Addressing the Rotary Club of New Kingston at their weekly meeting on Friday, Reid advanced the point that Jamaica is on fire for investment with consecutive quarterly growth and heavy foreign direct investment (FDI), which have set the platform for investors to plough their resources in Jamaica.

“So, it's just a rapid expansion and widening of economic activity that we are seeing taking place, and I believe that now is the time to take some serious risks in this country. There is no tradable fixed income asset from where we are seeing that outweighs the benefits of exploiting private equity opportunities and real estate opportunities.”

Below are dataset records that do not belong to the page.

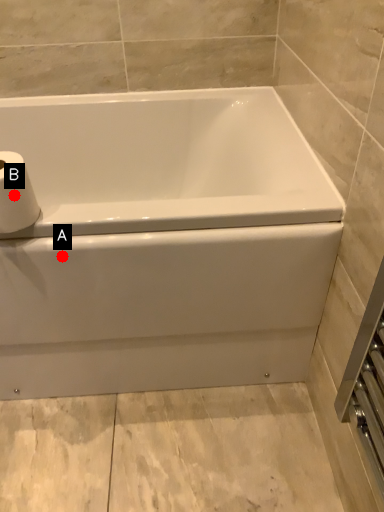 Question: Two points are circled on the image, labeled by A and B beside each circle. Which point is closer to the camera?

Choices:
 (A) A is closer
 (B) B is closer

Answer: (B) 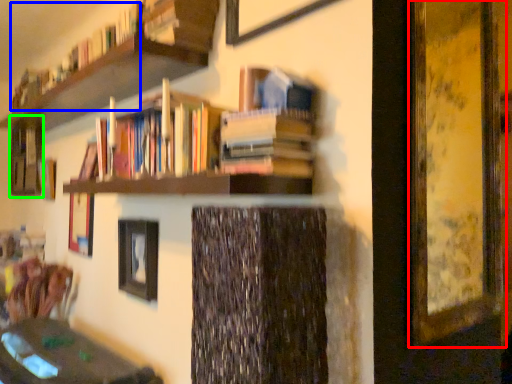 Question: Based on their relative distances, which object is nearer to picture frame (highlighted by a red box)? Choose from book (highlighted by a blue box) and shelf (highlighted by a green box).

Choices:
 (A) book
 (B) shelf

Answer: (A) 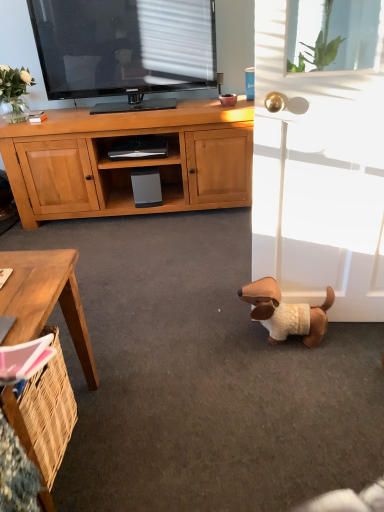 You are a GUI agent. You are given a task and a screenshot of the screen. Output one action in this format:
    pyautogui.click(x=<x>, y=<y>)
    Task: Click on the vacant space situated on the left part of brown plush dog at lower right
    The image size is (384, 512).
    Given the screenshot: What is the action you would take?
    pyautogui.click(x=228, y=343) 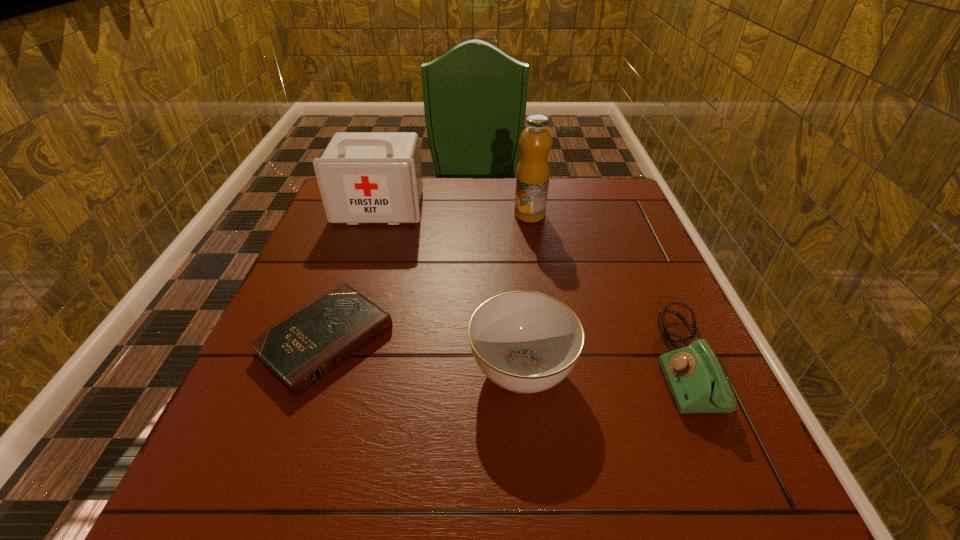 This screenshot has width=960, height=540. What are the coordinates of `the tallest object` in the screenshot? It's located at (532, 178).

This screenshot has width=960, height=540. I want to click on the fourth shortest object, so click(x=364, y=177).

At what (x,y) coordinates should I click in order to perform the action: click on chinaware. Please return your answer as a coordinate pair (x, y). Looking at the image, I should click on [x=526, y=342].

At what (x,y) coordinates should I click in order to perform the action: click on the rightmost object. Please return your answer as a coordinate pair (x, y). This screenshot has width=960, height=540. Looking at the image, I should click on (697, 382).

Where is `telephone`? This screenshot has height=540, width=960. telephone is located at coordinates (697, 382).

Where is `Bible`? The image size is (960, 540). Bible is located at coordinates (300, 351).

Identify the location of blank space located 0.100m on the front label of the fruit juice. (x=535, y=246).

What are the coordinates of `vacant space located on the front-facing side of the first-aid kit` in the screenshot? It's located at (353, 289).

Find the location of a particular element. free space located 0.130m on the front of the third tallest object is located at coordinates (533, 496).

The image size is (960, 540). Find the location of `vacant space located on the dial of the telephone`. vacant space located on the dial of the telephone is located at coordinates (521, 361). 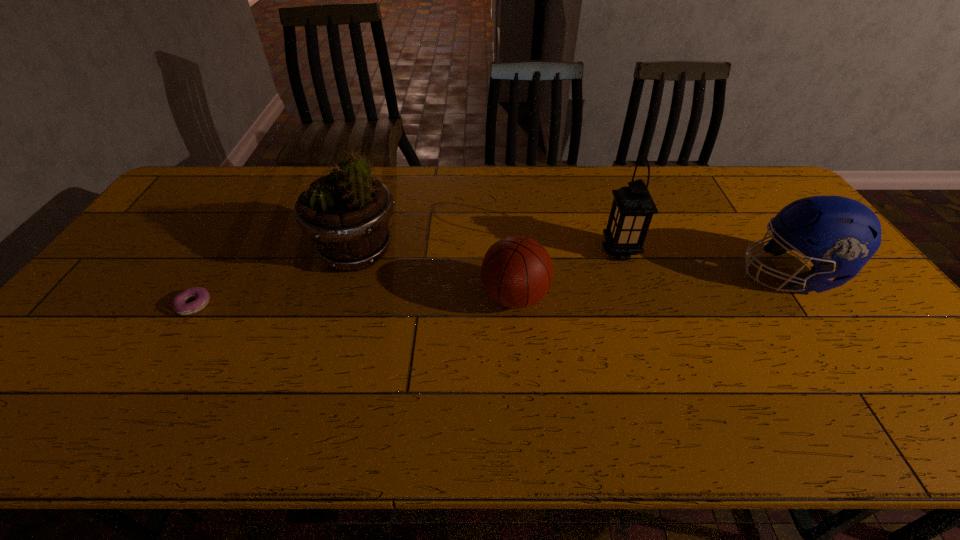 At what (x,y) coordinates should I click in order to perform the action: click on vacant space at the right edge. Please return your answer as a coordinate pair (x, y). Looking at the image, I should click on (780, 206).

Where is `vacant space at the far right corner of the desktop`? This screenshot has width=960, height=540. vacant space at the far right corner of the desktop is located at coordinates (755, 199).

You are a GUI agent. You are given a task and a screenshot of the screen. Output one action in this format:
    pyautogui.click(x=<x>, y=<y>)
    Task: Click on the unoccupied position between the second object from right to left and the football helmet
    The width and height of the screenshot is (960, 540).
    Given the screenshot: What is the action you would take?
    pyautogui.click(x=705, y=262)

You are a GUI agent. You are given a task and a screenshot of the screen. Output one action in this format:
    pyautogui.click(x=<x>, y=<y>)
    Task: Click on the empty space that is in between the pastry and the fourth object from left to right
    The image size is (960, 540).
    Given the screenshot: What is the action you would take?
    pyautogui.click(x=407, y=278)

At what (x,y) coordinates should I click in order to perform the action: click on vacant area that lies between the flowerpot and the basketball. Please return your answer as a coordinate pair (x, y). Image resolution: width=960 pixels, height=540 pixels. Looking at the image, I should click on (436, 274).

Locate an element on the screen. The image size is (960, 540). blank region between the fourth shortest object and the shortest object is located at coordinates (407, 278).

The image size is (960, 540). I want to click on empty location between the flowerpot and the leftmost object, so click(x=276, y=279).

Identify the location of empty location between the third shortest object and the second shortest object. The image size is (960, 540). (652, 286).

Identify the location of free space between the second object from left to right and the football helmet. This screenshot has width=960, height=540. (573, 264).

The width and height of the screenshot is (960, 540). What are the coordinates of `free space between the fourth tallest object and the shortest object` in the screenshot? It's located at (354, 301). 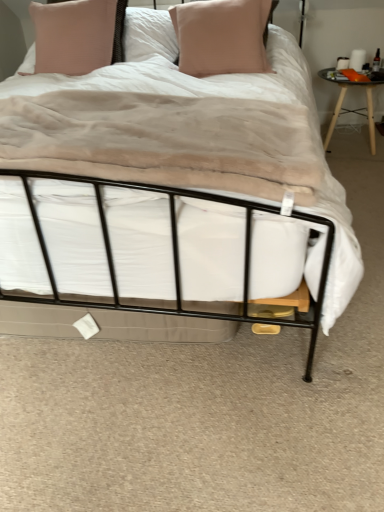 Question: Is there a large distance between matte pink pillow at upper center, positioned as the 1th pillow in left-to-right order, and black metal bed at center?

Choices:
 (A) yes
 (B) no

Answer: (B)

Question: Is matte pink pillow at upper center, which ranks as the 2th pillow in right-to-left order, not inside black metal bed at center?

Choices:
 (A) no
 (B) yes

Answer: (B)

Question: From the image's perspective, is matte pink pillow at upper center, which ranks as the 2th pillow in right-to-left order, located beneath black metal bed at center?

Choices:
 (A) no
 (B) yes

Answer: (A)

Question: Are matte pink pillow at upper center, positioned as the 1th pillow in left-to-right order, and black metal bed at center making contact?

Choices:
 (A) yes
 (B) no

Answer: (B)

Question: From a real-world perspective, does matte pink pillow at upper center, which ranks as the 2th pillow in right-to-left order, sit lower than black metal bed at center?

Choices:
 (A) no
 (B) yes

Answer: (A)

Question: Does matte pink pillow at upper center, which ranks as the 2th pillow in right-to-left order, have a lesser width compared to black metal bed at center?

Choices:
 (A) no
 (B) yes

Answer: (B)

Question: Does black glass table at right have a smaller size compared to pink fabric pillow at center, placed as the first pillow when sorted from right to left?

Choices:
 (A) yes
 (B) no

Answer: (A)

Question: Is black glass table at right to the left of pink fabric pillow at center, placed as the 2th pillow when sorted from left to right, from the viewer's perspective?

Choices:
 (A) no
 (B) yes

Answer: (A)

Question: Considering the relative sizes of black glass table at right and pink fabric pillow at center, placed as the 2th pillow when sorted from left to right, in the image provided, is black glass table at right bigger than pink fabric pillow at center, placed as the 2th pillow when sorted from left to right,?

Choices:
 (A) no
 (B) yes

Answer: (A)

Question: Does black glass table at right have a greater width compared to pink fabric pillow at center, placed as the 2th pillow when sorted from left to right?

Choices:
 (A) yes
 (B) no

Answer: (A)

Question: Is pink fabric pillow at center, placed as the first pillow when sorted from right to left, completely or partially inside black glass table at right?

Choices:
 (A) no
 (B) yes

Answer: (A)

Question: Can you confirm if black glass table at right is taller than pink fabric pillow at center, placed as the 2th pillow when sorted from left to right?

Choices:
 (A) yes
 (B) no

Answer: (A)

Question: Is black glass table at right completely or partially inside matte pink pillow at upper center, positioned as the 1th pillow in left-to-right order?

Choices:
 (A) yes
 (B) no

Answer: (B) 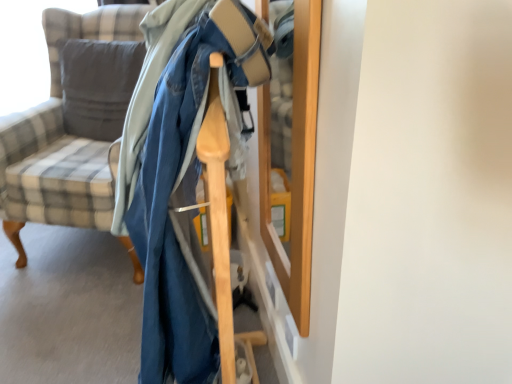 Question: From the image's perspective, relative to plaid fabric chair at left, is soft gray cushion at left above or below?

Choices:
 (A) above
 (B) below

Answer: (A)

Question: Based on their positions, is soft gray cushion at left located to the left or right of plaid fabric chair at left?

Choices:
 (A) left
 (B) right

Answer: (A)

Question: Considering the positions of soft gray cushion at left and plaid fabric chair at left in the image, is soft gray cushion at left wider or thinner than plaid fabric chair at left?

Choices:
 (A) wide
 (B) thin

Answer: (B)

Question: Based on their sizes in the image, would you say plaid fabric chair at left is bigger or smaller than soft gray cushion at left?

Choices:
 (A) small
 (B) big

Answer: (B)

Question: Do you think plaid fabric chair at left is within soft gray cushion at left, or outside of it?

Choices:
 (A) inside
 (B) outside

Answer: (B)

Question: In the image, is plaid fabric chair at left positioned in front of or behind soft gray cushion at left?

Choices:
 (A) behind
 (B) front

Answer: (B)

Question: From the image's perspective, relative to soft gray cushion at left, is plaid fabric chair at left above or below?

Choices:
 (A) below
 (B) above

Answer: (A) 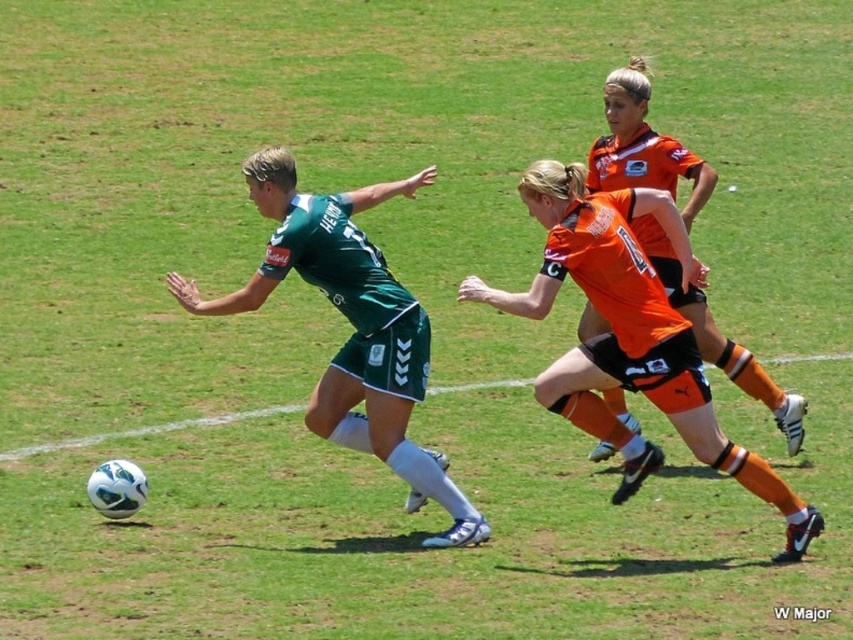 Question: Which point is farther to the camera?

Choices:
 (A) (675, 300)
 (B) (445, 476)

Answer: (A)

Question: Can you confirm if green matte jersey at center is bigger than orange matte jersey at center?

Choices:
 (A) yes
 (B) no

Answer: (A)

Question: Is green matte jersey at center to the right of orange matte jersey at center from the viewer's perspective?

Choices:
 (A) no
 (B) yes

Answer: (A)

Question: Observing the image, what is the correct spatial positioning of green matte jersey at center in reference to orange matte jersey at center?

Choices:
 (A) above
 (B) below

Answer: (B) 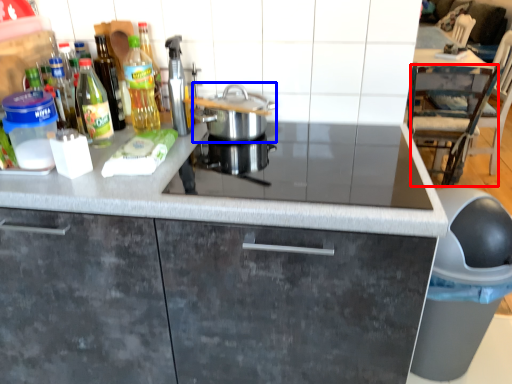 Question: Which object appears farthest to the camera in this image, chair (highlighted by a red box) or kitchen appliance (highlighted by a blue box)?

Choices:
 (A) chair
 (B) kitchen appliance

Answer: (A) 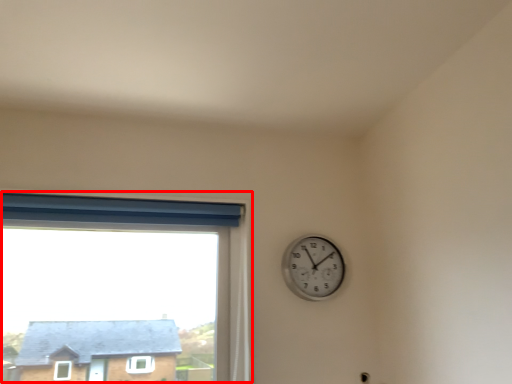 Question: From the image, what is the correct spatial relationship of window (annotated by the red box) in relation to wall clock?

Choices:
 (A) left
 (B) right

Answer: (A)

According to Reid, “…the platform is there for us to take some risks, we need to take some risks, entreprenurial risks and seize the opportunity that is out there with respect to capital. There is a lot of liquidity out there — go and get it. There is low-cost funding, some at no cost effectively — go and get it.”


Turning to real estate in Jamaica, Reid declared that what is taking place now is a rapid increase in value of properties. “I dare say that real estate prices in Jamaica are significantly undervalued when we look at our neighbours like Cayman and where the real estate prices there, it is unbelievable,” the First Rock founder and president remarked.

He argued that Jamaica has been slow to come to terms with real estate values in the country. However, he contended that with interest rates being so low, people with capital are looking for somewhere to invest their money — so the first stop is stable assets, of which real estate is a safe bet.

He gave a personal experience with First Rock, which earlier this year identified a property it wanted to purchase with a valuation of US$2 million, but the vendor decided to withdraw at the last minute.

“We were disappointed and now we understand that that said property is being sold for US$3.9 million on valuation in less than a year. It goes to show what's taking place within our local landscape, Reid reasoned.

With regard to private equity, Reid told New Kingston Rotarians that Jamaica is witnessing a rapid expansion in this area, with private equity companies like his, Sygnus, Proven Investments and Cornerstone investing in businesses, in contrast with commercial banks which have been hesitant to offer business loans.

He argued that banks seem to be quicker to offer car loans rather than business loans, hence the popularity of private equity companies.